Build your changes locally to ensure all the tests pass.
Push your branch to GitHub:
git push origin my-fix-branch
In GitHub, send a pull request. If we suggest changes, then:
- Make the required updates.
- Re-run the test suite to ensure tests are still passing.
- Commit your changes to your branch (e.g.
- Push the changes to your GitHub repository (this will update your Pull Request).
If the PR gets too outdated we may ask you to rebase and force push to update the PR:
git rebase master -i git push origin my-fix-branch -f
WARNING: Squashing or reverting commits and force-pushing thereafter may remove GitHub comments on code that were previously made by you or others in your commits. Avoid any form of rebasing unless necessary.
That's it! Thank you for your contribution!
After your pull request is merged
After your pull request is merged, you can safely delete your branch and pull the changes from the main (upstream) repository:
Delete the remote branch on GitHub either through the GitHub web UI or your local shell as follows:
git push origin --delete my-fix-branch
Check out the master branch:
git checkout master -f
Delete the local branch:
git branch -D my-fix-branch
Update your master with the latest upstream version:
git pull --ff upstream master
To ensure consistency throughout the source code, keep these rules in mind as you are working:
- All features or bug fixes must be tested by one or more specs/unit tests.
- All public API methods must be documented. To see how we document our APIs, please check out the existing source code.

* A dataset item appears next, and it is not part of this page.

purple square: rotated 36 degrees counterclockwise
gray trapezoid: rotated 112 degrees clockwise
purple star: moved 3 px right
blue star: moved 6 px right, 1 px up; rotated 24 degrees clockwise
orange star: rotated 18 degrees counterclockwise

- We follow the rules contained in Google's Code Style Guide
Git Commit Guidelines
We have very precise rules over how our git commit messages can be formatted. This leads to more readable messages that are easy to follow when looking through the project history. But also, we may use the git commit messages to generate change logs.

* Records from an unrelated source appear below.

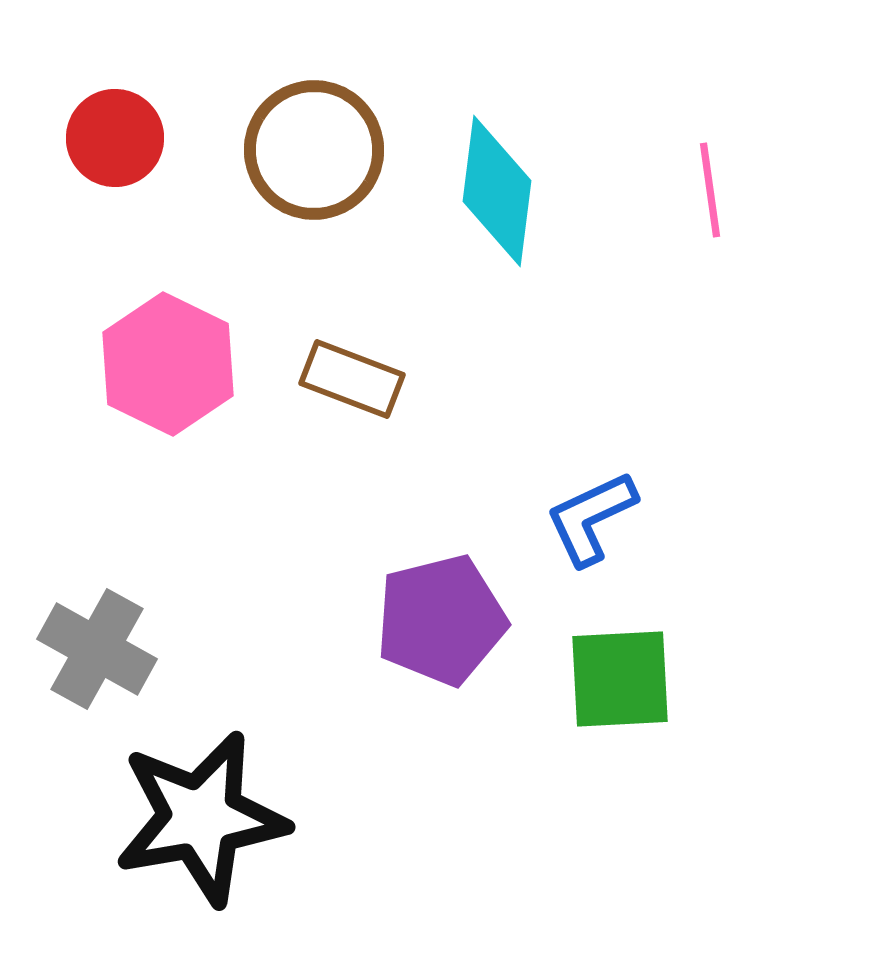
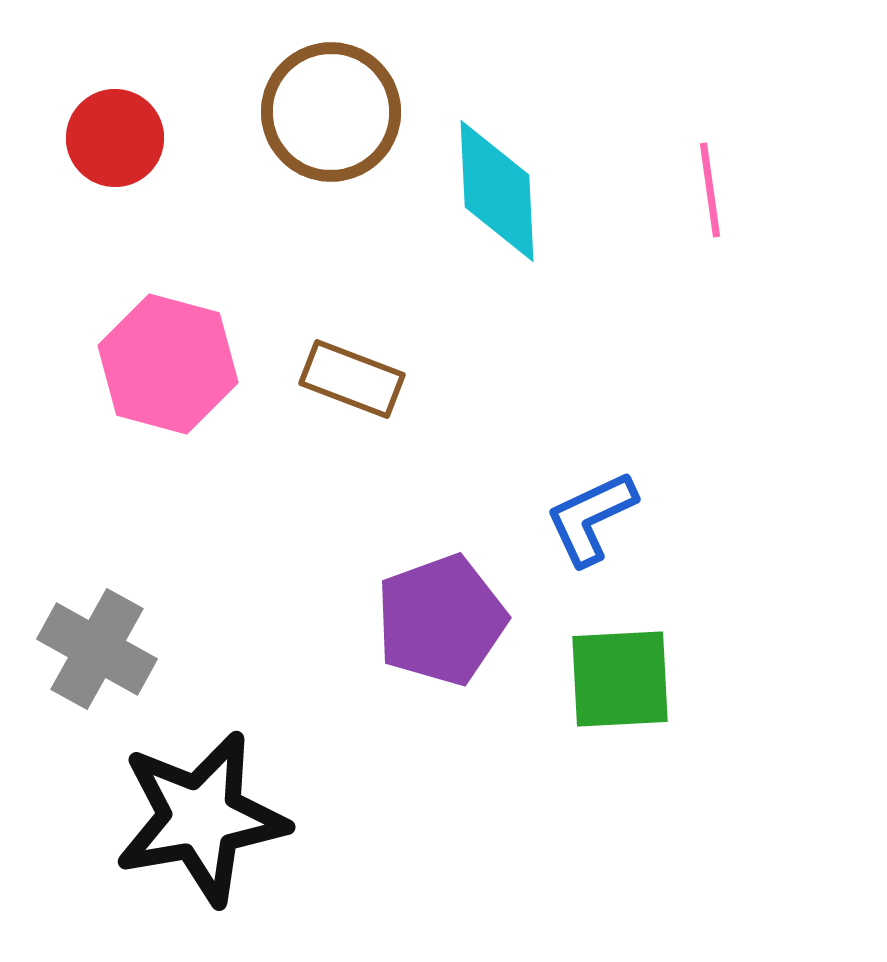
brown circle: moved 17 px right, 38 px up
cyan diamond: rotated 10 degrees counterclockwise
pink hexagon: rotated 11 degrees counterclockwise
purple pentagon: rotated 6 degrees counterclockwise
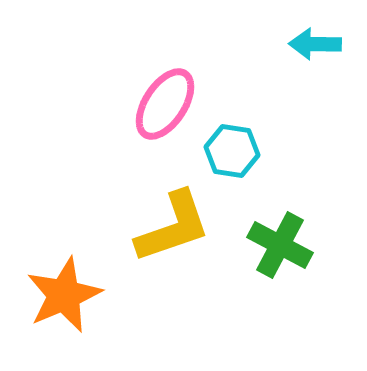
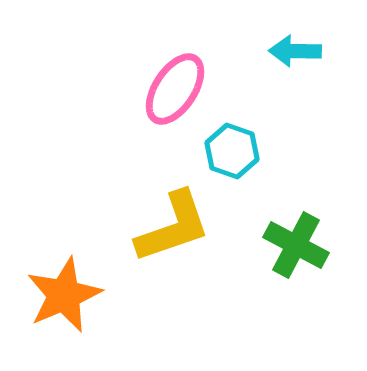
cyan arrow: moved 20 px left, 7 px down
pink ellipse: moved 10 px right, 15 px up
cyan hexagon: rotated 10 degrees clockwise
green cross: moved 16 px right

The commit message formatting can be added using a typical git workflow through the use of a CLI wizard (Commitizen).
Commit Message Format
Each commit message consists of a header, a body and a footer. The header has a special format that includes a type, a scope and a subject:
<type>(<scope>): <subject> <BLANK LINE> <body> <BLANK LINE> <footer>
The header is mandatory and the scope of the header is optional.
Any line of the commit message cannot be longer 100 characters! This allows the message to be easier to read on GitHub as well as in various git tools.
If the commit reverts a previous commit, it should begin with
revert: , followed by the header of the reverted commit.
In the body it should say:
This reverts commit <hash>., where the hash is the SHA of the commit being reverted.
Must be one of the following:
- feat: A new feature
- fix: A bug fix
- docs: Documentation only changes
- style: Changes that do not affect the meaning of the code (white-space, formatting, missing semi-colons, etc)
- refactor: A code change that neither fixes a bug nor adds a feature
- perf: A code change that improves performance
- test: Adding missing or correcting existing tests
- chore: Changes to the build process or auxiliary tools and libraries such as documentation generation
The scope could be anything specifying place of the commit change. This could be a package or something similar.
You can use
* when the change affects more than a single scope.
The subject contains succinct description of the change:
- Use the imperative, present tense: "change" not "changed" nor "changes"
- Capitalize first letter
- No dot (.) at the end
Just as in the subject, use the imperative, present tense: "change" not "changed" nor "changes". The body should include the motivation for the change and contrast this with previous behavior.
The footer should contain any information about Breaking Changes and is also the place to reference GitHub issues that this commit closes.
Breaking Changes should start with the word
BREAKING CHANGE: with a space or two newlines.
The rest of the commit message is then used for this.
Signing the CLA
Please sign our Contributor License Agreement (CLA) after sending pull requests. For any code changes to be accepted, the CLA must be signed. It's a quick, automated process, we promise! Watch for messages from our CLA bots.
(This guidelines are modified from AngularJS' contributing guidelines and licensed under the MIT License.)